Per tirare le somme: se è un horror lo è molto a modo suo. 


3 – La sceneggiatura e la trama 

L’idea di base della trama, sebbene non certo originalissima, è tutto sommato anche buona: amore perverso e mentalmente deviato di David Strine verso la bella Sawyer Valentini, fino ad arrivare allo stalking vero e proprio, che costringe quest’ultima a trasferirsi e trovare lavoro lontano da casa. Ma David non la da su e allora riesce a passarsi per un’altra persona e lavorare presso lo stesso istituto in cui viene temporaneamente ricoverata la ragazza, sospetta paranoica. E non saranno rose e fiori, ovviamente. 

Quello che pecca è la stessa costruzione. Se benissimo vengono esaminate le sfaccettature di questo amore malato da parte dello stalker, passando da attimi di sconforto, disillusione, ira in maniera tutto sommato piuttosto fluida, lo svolgimento è di per sé purtroppo troppo lineare. Non vi sono sussulti e non viene dato allo spettatore “cibo per la mente”; non sorgono domande nel corso della visione ma non perché non ve ne siano di possibili quanto perché il regista sceglie di non porle. E’ chiaro fin da subito che Sawyer non è una malata mentale e che il medico che la impasticca è proprio il suo stalker nonostante nessuno le voglia credere. 

Anche le scoperte che dovrebbero elettrizzare – come ad esempio il fatto che David ha in sostanza ucciso il medico di cui ha preso posto ed identità – non lo fanno perché assumono la forma di risposte per le quali lo spettatore in realtà non si era posto alcuna domanda: tutto questo in quanto il film stesso non si sofferma ad incuriosire sui vari punti, non mostra sfuggenti dettagli che facciano sorgere la questione. Persino una delle scene migliori, quella in cui David conferma sostanzialmente a Sawyer di essere il suo stalker mostrandole di nascosto la posta rubata a sua madre, non emoziona come dovrebbe. Di nuovo: le idee sono buone ma lo svolgimento non lo è altrettanto e l’impressione generale diventa quella di un “saresti bravo ma non ti applichi”. Peccato. 
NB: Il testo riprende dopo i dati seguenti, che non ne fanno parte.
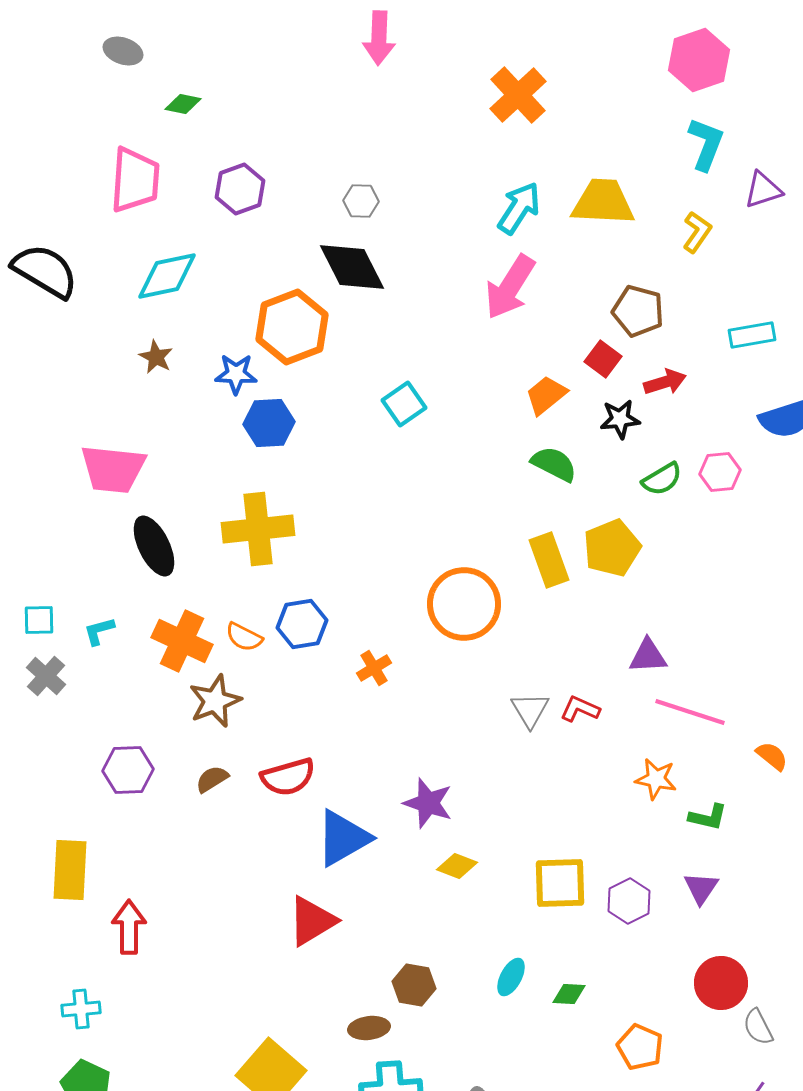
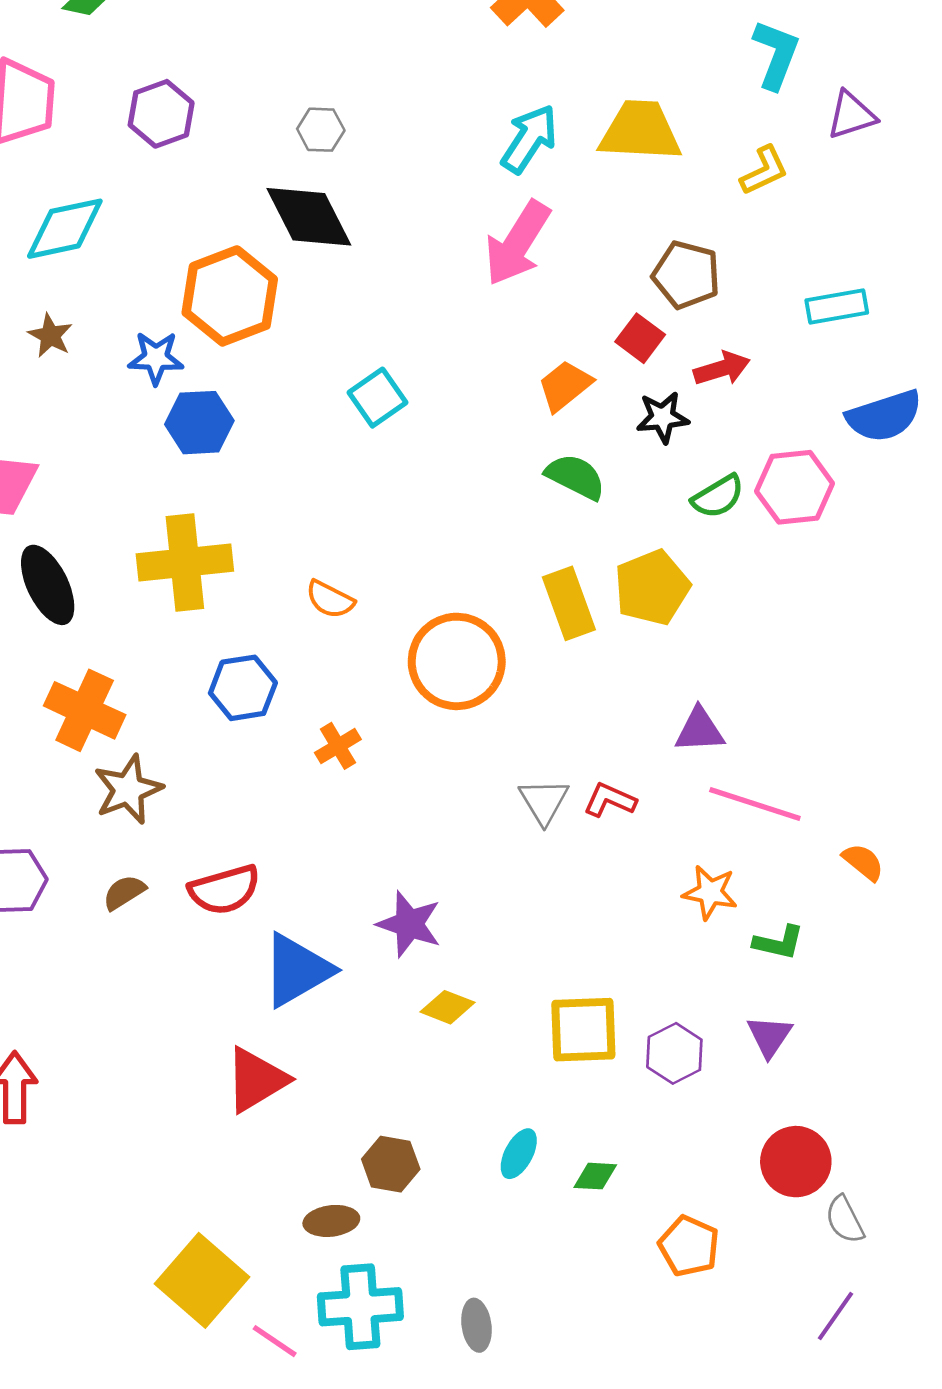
yellow L-shape: (697, 232) -> (764, 171), turned 30
pink hexagon: (720, 472) -> (795, 487), size x1.4
orange semicircle: (244, 637) -> (330, 599), moved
Da questo punto di vista il finale, con Saywer che sta per accoltellare una persona che gli sembra di spalle essere simile a David cui aveva precedentemente tagliato la gola, serve solo per mostrare che lo shock subito dalla donna è lungi dall’essere superato e, forse, per indurre lo spettatore a pensare che, al di là dell’accaduto, anche la protagonista poi tanto equilibrata non è. 

Conclusioni 

Nobilitato da un cast comunque ottimo – con comparsata anche di Matt Damon nelle vesti di un consigliere personale asettico, pratico fino al limite di essere cinico e del tutto anti emozionale -, con il pregio di tentare una sperimentazione in cui pochi si sarebbero lanciati e con le limitazioni di cui hai parlato diffusamente, vale una visione: tuttavia non resterà certo negli annali della cinematografia mondiale. Per chi desideri farsi stalkerare la direzione è questa: munirsi di I-Phone, prego.